I allow myself to sink back into his warmth as the path curves along the ridge, winding downward through sun-dappled pine and moss-slick stone. The world below unfurling in soft hues of green and gray, dotted with remnants of what once had been more than mountain and palace.
“What’s that?” My voice barely above a whisper as I point across a break in the trees to stones piled in a broken heap by more than nature alone. Lines of stone foundations, half-swallowed by ivy, and the faint outlines of streets that lead nowhere.
“Villages,” he says quietly. “Before the Fade, the valleys were full of them. Markets. Inns. The kind of noise that once carried music into the cliffs.”
It is difficult to imagine it now. The air is still, save for the rhythm of Bracken’s hooves and the cry of a hawk wheeling high above. The ruins below look like bones—white-gray against the earth, hollowed by silence.
“What happened to them?”
“The same thing that happened to everything,” he says. His voice isn’t sharp or bitter, just worn thin at the edges. “War. Hunger. Fear.”
We pass a broken archway where vines curl through what might once have been a watchtower. The stone has darkened with age, the mountain slowly reclaiming what had been taken from it. Beauty, sorrow… and the strange comfort of the mountain holding what was never meant to be lost.
“Even those in the lower valleys could not survive when the trade routes failed. The famine came in waves. People held off as long as they could, but ultimately the High Hold became sanctuary to most.”
His hand tightens around my waist, unconsciously, as if he were anchoring himself to the present. “We buried more than we saved.”
The quiet stretches between us, the kind that asks to be filled yet feels sacred in its stillness.
“And now?” I ask softly. “Are there others left beyond these mountains?”
“Some,” he says, gaze tracing the far horizon where other peaks rise like sleeping giants. “Once, our kingdoms shared blood and bread. Now we trade in letters more than goods. Fear keeps the boundaries stronger than the borders ever did.”
He hesitates, as though weighing how much to tell me. “My father began the work of rebuilding trust after the wars. It was the only legacy worth inheriting. But it’s slow work. You can mend stone faster than you can hearts.”
There is something in the way he says it—no bitterness, only truth. A man born to rule, but never wanting to be king. A protector who’d learned that sometimes saving the world means carrying the weight of all it has lost.
“You’ve done more than mend stone,” I say quietly. “You’ve given them a reason to hope again.”

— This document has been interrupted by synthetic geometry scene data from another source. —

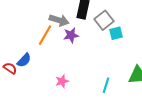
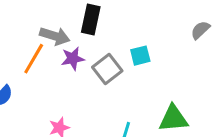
gray square: (104, 20) -> (107, 69), moved

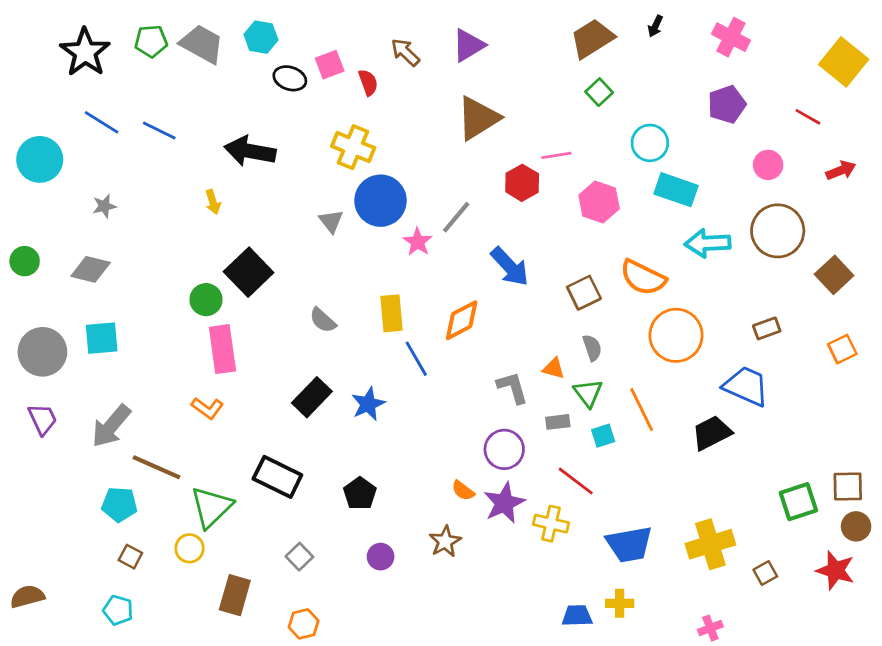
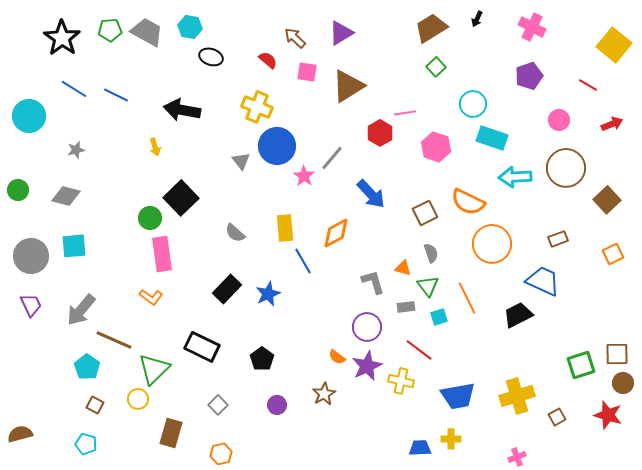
pink square: (330, 65) -> (307, 72), moved, turned 30
red semicircle: (368, 82) -> (268, 60), turned -30
cyan pentagon: (119, 504) -> (87, 367), turned 30

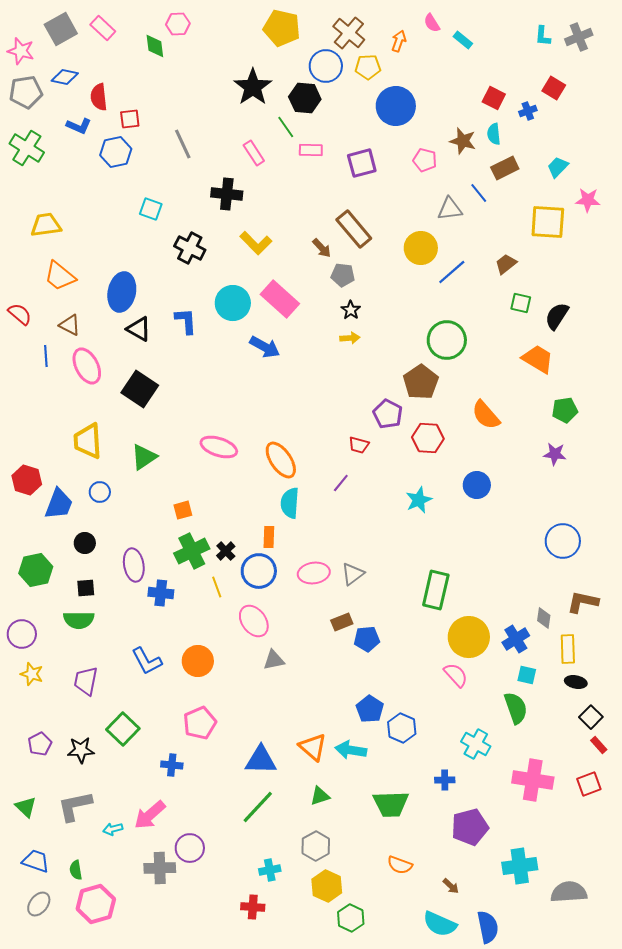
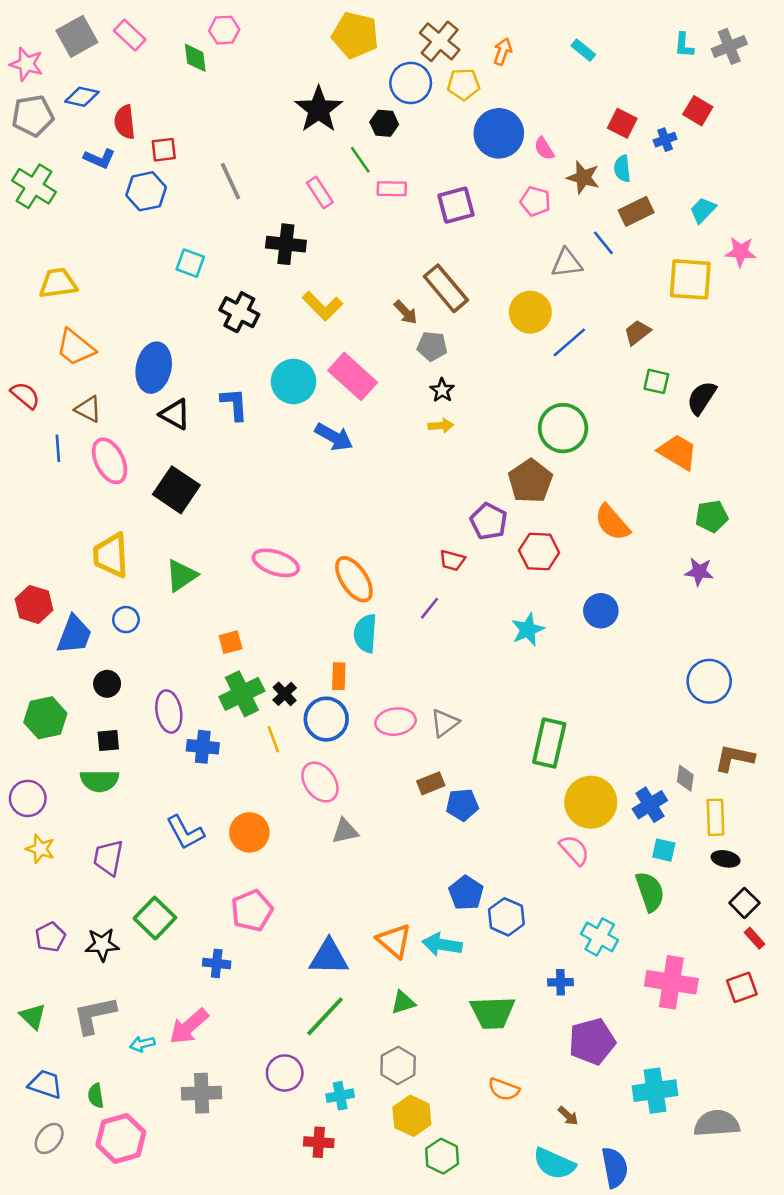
pink semicircle: (432, 23) -> (544, 148), moved
black hexagon: (305, 98) -> (384, 123), size x0.7
purple circle: (190, 848) -> (285, 1073), moved

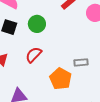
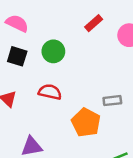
red semicircle: (34, 55) -> (50, 92), turned 60

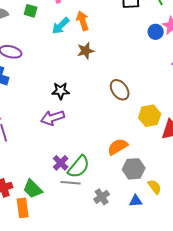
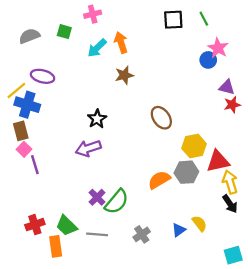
blue circle: (156, 32) -> (208, 60), moved
black star: (61, 91) -> (97, 119), turned -30
gray hexagon: (134, 169) -> (186, 172), moved
gray line: (71, 183) -> (97, 234), moved
blue triangle: (136, 201) -> (179, 230), moved, turned -32

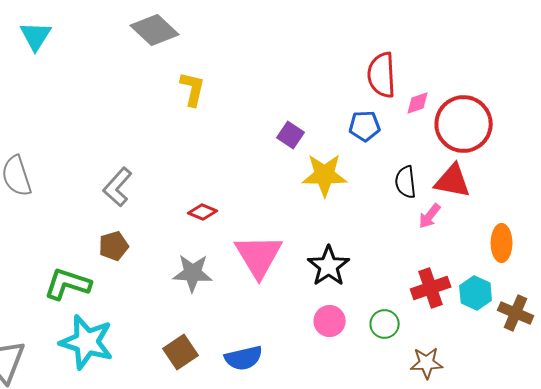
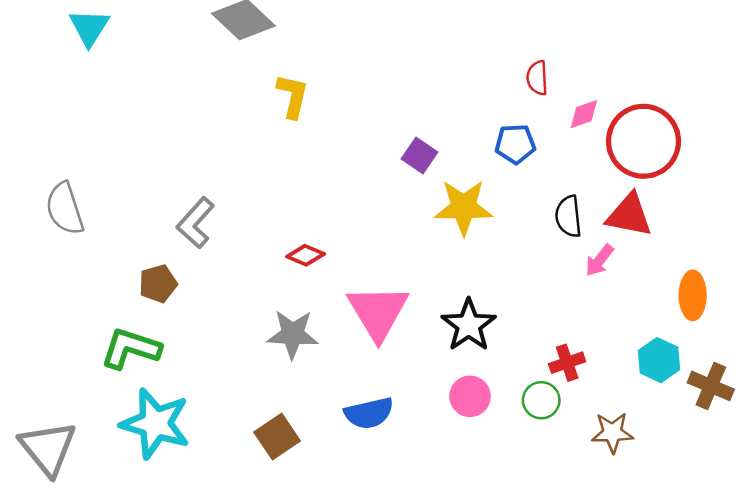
red semicircle: (382, 75) -> (537, 78), size x0.6
brown pentagon: (114, 246) -> (158, 284), moved
red cross: (431, 288) -> (567, 363), moved, size x0.7
blue semicircle: (244, 358) -> (369, 413), moved
brown star: (427, 363) -> (612, 433), moved

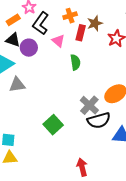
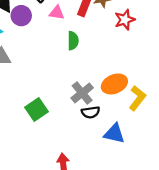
pink triangle: (58, 41) -> (57, 13), turned -40
black semicircle: (99, 120) -> (91, 112), size x0.7

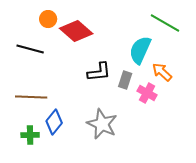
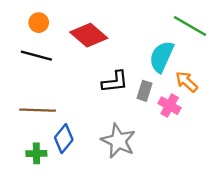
orange circle: (48, 19) -> (39, 23), moved

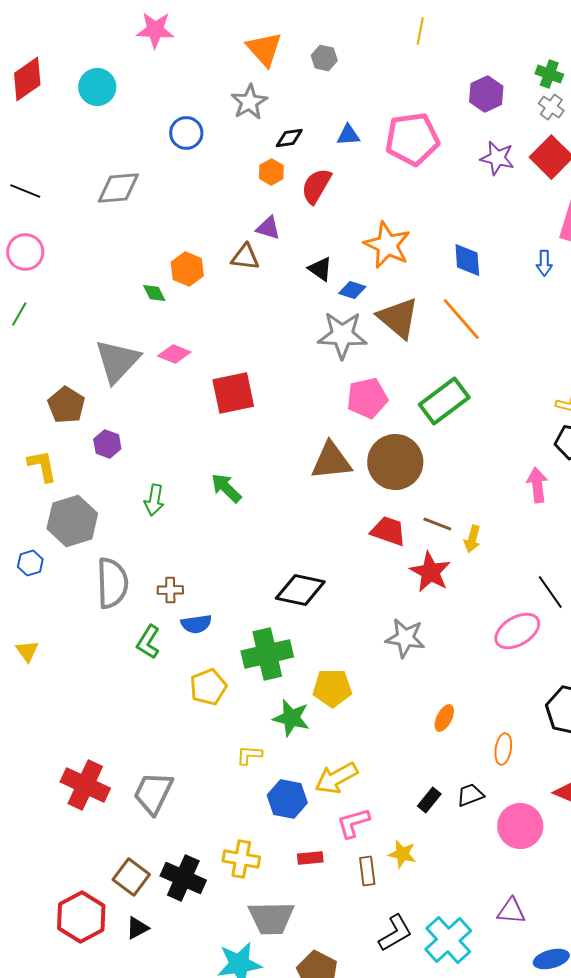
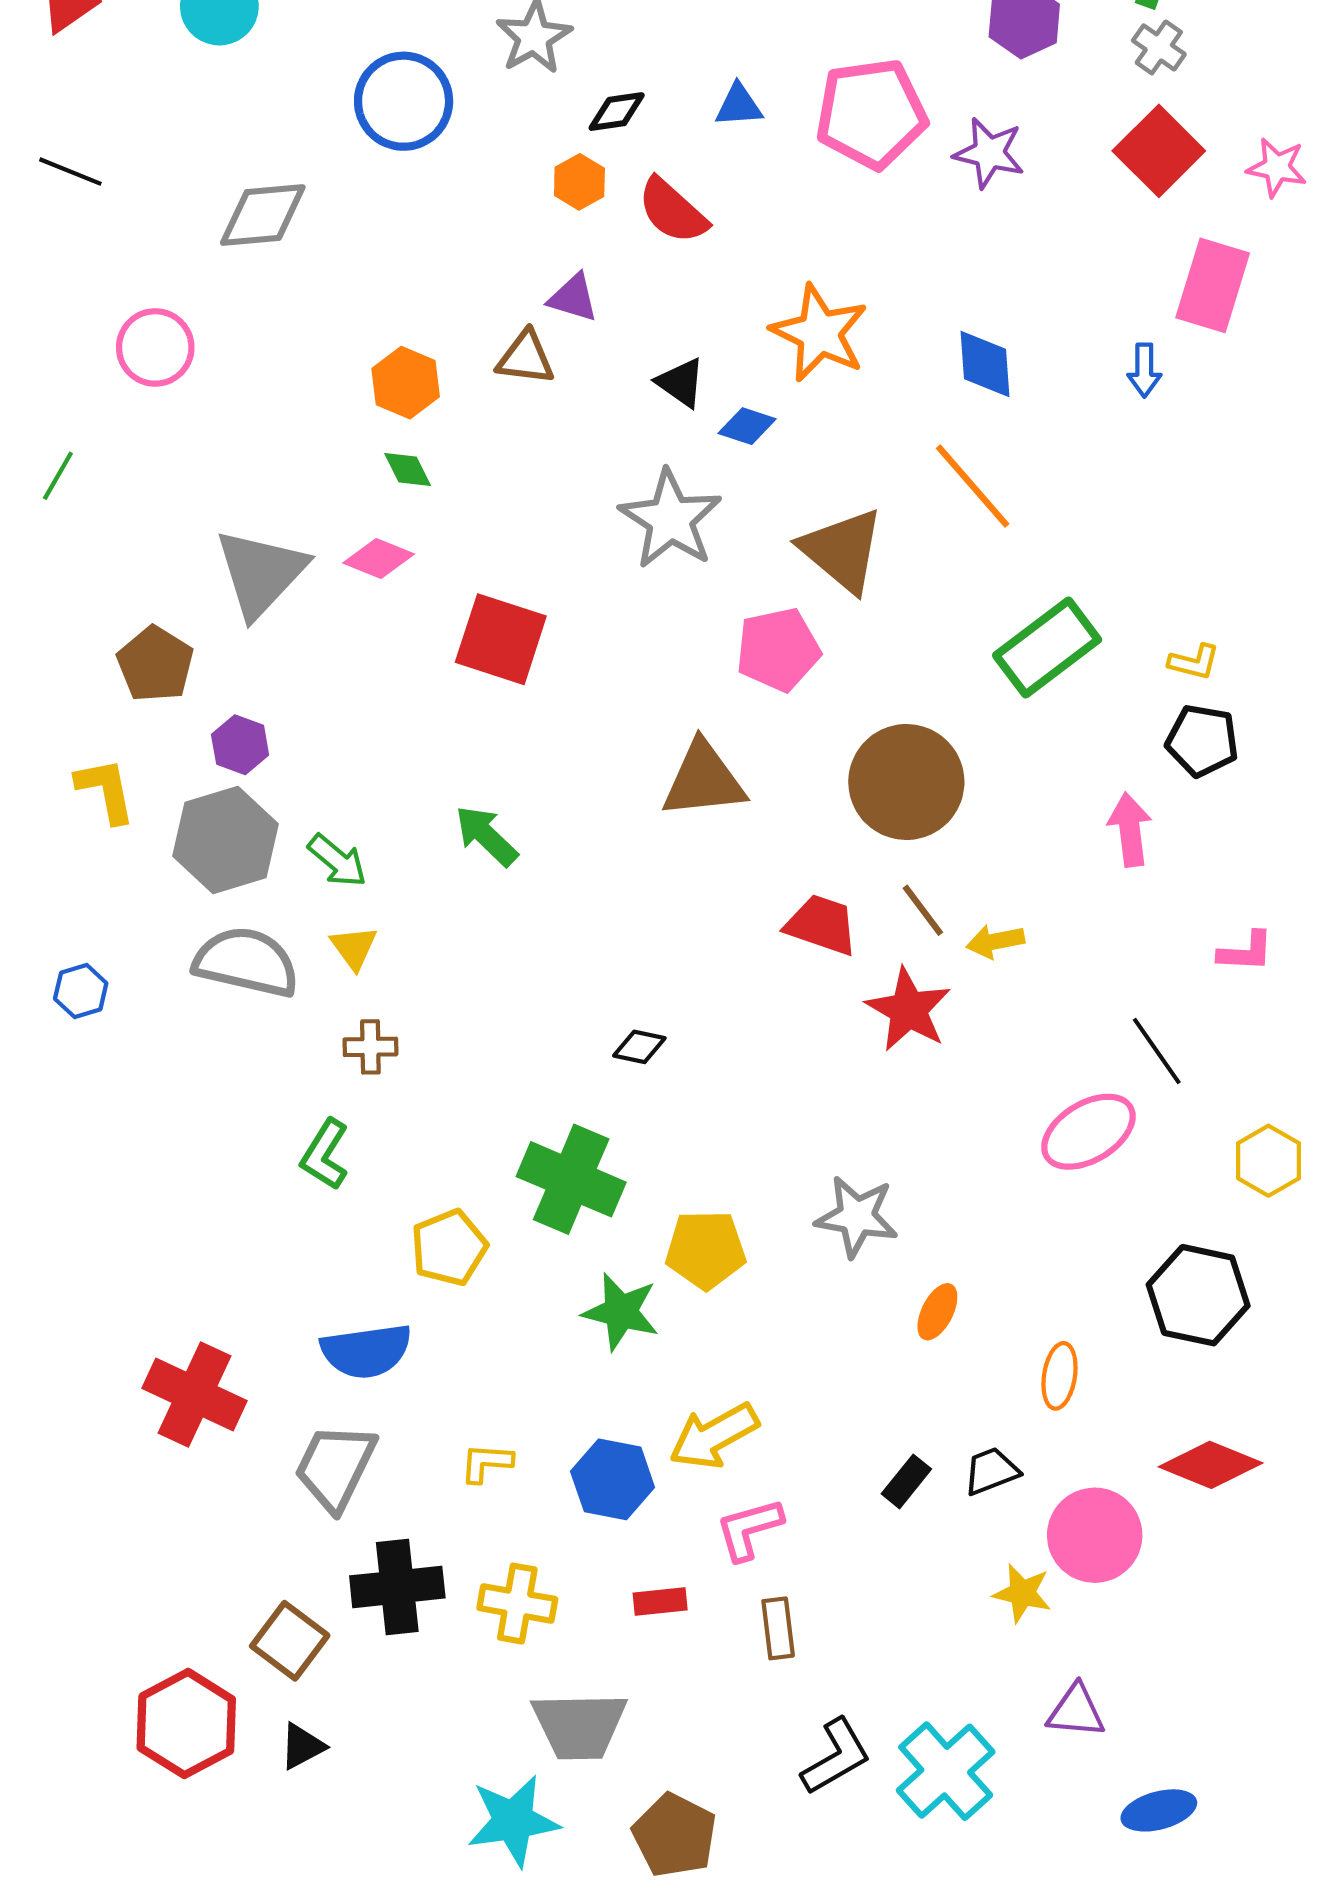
blue circle: (186, 133) -> (404, 101), size x1.4
purple star: (497, 158) -> (989, 153), moved
red semicircle: (316, 186) -> (673, 211), turned -78
black line: (25, 191) -> (70, 172), moved
pink circle: (25, 252) -> (155, 347), moved
green diamond: (154, 293) -> (408, 470), moved
brown triangle: (398, 318) -> (842, 550), moved
gray star: (342, 335) -> (670, 519), moved, turned 30
red square: (233, 393) -> (501, 639), turned 30
green rectangle: (444, 401) -> (1047, 648), moved
brown circle: (395, 462) -> (906, 782), moved
green arrow: (154, 500) -> (337, 861), turned -60
gray hexagon: (72, 521) -> (226, 840), moved
brown line: (437, 524) -> (923, 910), turned 32
yellow arrow: (472, 539) -> (995, 941), turned 64
gray semicircle: (112, 583) -> (246, 962), moved, turned -75
black diamond: (300, 590) -> (639, 1047), size x0.5
blue semicircle: (196, 624) -> (366, 1351), moved, size x1.4
gray star: (405, 638) -> (857, 1217), moved
yellow triangle: (27, 651) -> (354, 948), moved
green cross: (267, 654) -> (571, 1179), turned 36
yellow L-shape: (249, 755) -> (486, 1463), moved
red cross: (85, 785) -> (195, 1395), moved
yellow star: (402, 854) -> (1022, 1593), moved
black cross: (183, 878) -> (397, 1587), moved, turned -30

His laugh is faint, the sound of disbelief softened by affection. “Hope is fragile, Mira. It breaks easier than stone.”
“Then you build it again,” I murmur, glancing back at him. “Until it stops breaking.”
For a moment, neither of us speaks. The ruins below fading into shadow as the sun slides westward.
His gloved fingers brush the inside of my wrist, the lightest touch. “You make it sound simple.”
“Maybe it could be,” I whisper.
He leans in, close enough that his breath stirs the hair at my temple. “If anyone could convince me of that, it would be you.”
The words linger between us, softer than a vow but heavier than mere comfort. And as Bracken carries us onward, the valley widens below—full of ghosts and promise, both waiting to be claimed.
He falls silent, his gaze lost somewhere in the ruins below. The wind shifts, carrying the faint scent of stone and pine.
I feel something shift—small at first, a prickle behind my eyes. A single tear slides free before I can stop it, and as it falls, the first raindrop strikes my sleeve. Then another.
It comes soft as breath at first, the kind of rain that feels like memory. Vale glances up, surprised, though the sky had been clear moments ago. The droplets deepen, tracing paths through the dust of the road, until even Bracken lifts his head to listen.
It’s as if the valley itself weeps for what it had lost.
Vale’s hand finds mine, steadying me as the scent of wet earth rises around us. Both of us look on in silence. Some things are too sacred for words.